Why Tesla Motors Inc (TSLA) Isn’t Afraid of the Competition

Tesla Motors Inc (NASDAQ:TSLA)Tesla Motors Inc (NASDAQ:TSLA)‘ ballooning market value has astonished even its most devoted critics. Shares of the electric-car maker are up more than 370% on the year. However, competition is starting to heat up in the electric vehicle space with new entrants, such as BMW targeting the mass EV market in a big way. Despite such threats, Tesla Motors Inc (NASDAQ:TSLA) CEO Elon Musk sees a bright future for his niche auto company. In fact, Musk’s opinions of the competition may surprise investors.
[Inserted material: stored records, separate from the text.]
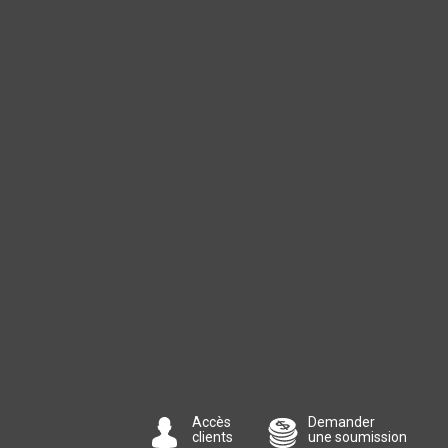
Accès
Demander
clients
une soumission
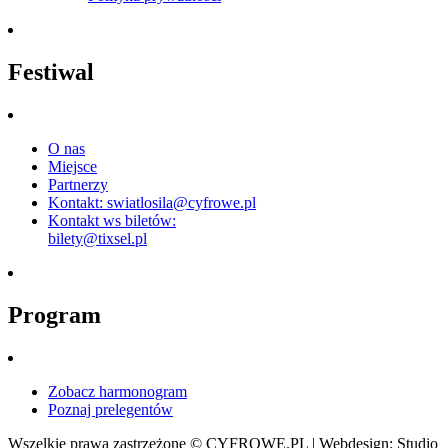
Festiwal
O nas
Miejsce
Partnerzy
Kontakt: swiatlosila@cyfrowe.pl
Kontakt ws biletów:
bilety@tixsel.pl
Program
Zobacz harmonogram
Poznaj prelegentów
Wszelkie prawa zastrzeżone © CYFROWE.PL | Webdesign: Studio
The more competition, the better
“I hope Tesla is surrounded by electric cars from other manufacturers,” the outspoken CEO remarked in an interview with Bloomberg earlier this year. It now looks like Musk’s wish is becoming a reality. This week, BMW joined the ranks of established automakers with EV models for sale. BMW unveiled its new all-electric i3 model in New York on Monday, though the car won’t be available in the United States until the second-quarter of 2014.

Tesla Motors Inc (NASDAQ:TSLA) bears immediately anchored to the BMW i3’s price point of $41,350 before federal and state tax credits, which is notably less than what it costs for a new Tesla Model S. However, the Model S gets nearly three times as much battery range as the i3, as well as faster acceleration. Then again, who’s counting? Not Musk, since Tesla welcomes EV competitors.

To be fair, this isn’t just CEO lip service. In fact, Tesla is already helping some rival automakers build electric cars. The company is supplying powertrains for the 2014 Mercedes-Benz Electric Drive, which will include Tesla-manufactured battery packs, electric motors, on-board chargers, and other electronics. Toyota Motor Corporation (ADR) (NYSE:TM) also has Tesla Motors Inc (NASDAQ:TSLA) to thank for its electric RAV 4; it comes with a Tesla-made motor and lithium-ion batteries.

These are two examples of how Tesla Motors Inc (NASDAQ:TSLA)’s business model is structured to accelerate widespread EV adoption, even if that means working together with competitors. I suspect we’ll see more deals between the Palo Alto company and rival automakers in the future. However, before mass EV adoption becomes a reality, carmakers such as Tesla need to focus on producing cheaper electric options.